§ Dataset excerpts:
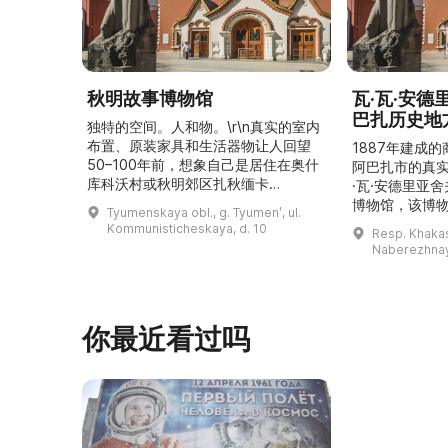
秋明故事博物馆
瓦·瓦·安
巴扎历史地
独特的空间。人和物。\r\n真实的室内
布置、原装家具和生活器物让人回望
1887年建成
50–100年前，想象自己是居住在奥什
阿巴扎市的真
库科沃村或秋明郊区扎秋缅卡
·瓦·安德里亚
（Затюменка）的一座小木屋的居
博物馆，该博物
Tyumenskaya obl., g. Tyumenʹ, ul.
民。\r\n\r\n博物馆的展览再现了我曾
卡斯共和国最佳
Kommunisticheskaya, d. 10
Resp. Khakasi
祖母安娜·科尔尼洛夫娜·奥什库科娃
的陈列以城市
Naberezhnay
（Анна Корниловна Ошкукова）一
–3世纪的历史
家的日常生活场景——她是一位“世代
具、青铜与银
为农”的农妇，其祖先在16世纪末是最
坚固的砖墙环
早从北德维纳（Северна ...
马厩。基普里
你最近看过吗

§ ABOUT THIS EXERCISE: Skip the pictures. Restate exactly the lines from the start of the entries through the line containing "Naberezhnay", both ends included.

§ RESULT OF THE TASK:
秋明故事博物馆
瓦·瓦·安
巴扎历史地
独特的空间。人和物。\r\n真实的室内
布置、原装家具和生活器物让人回望
1887年建成
50–100年前，想象自己是居住在奥什
阿巴扎市的真
库科沃村或秋明郊区扎秋缅卡
·瓦·安德里亚
（Затюменка）的一座小木屋的居
博物馆，该博物
Tyumenskaya obl., g. Tyumenʹ, ul.
民。\r\n\r\n博物馆的展览再现了我曾
卡斯共和国最佳
Kommunisticheskaya, d. 10
Resp. Khakasi
祖母安娜·科尔尼洛夫娜·奥什库科娃
的陈列以城市
Naberezhnay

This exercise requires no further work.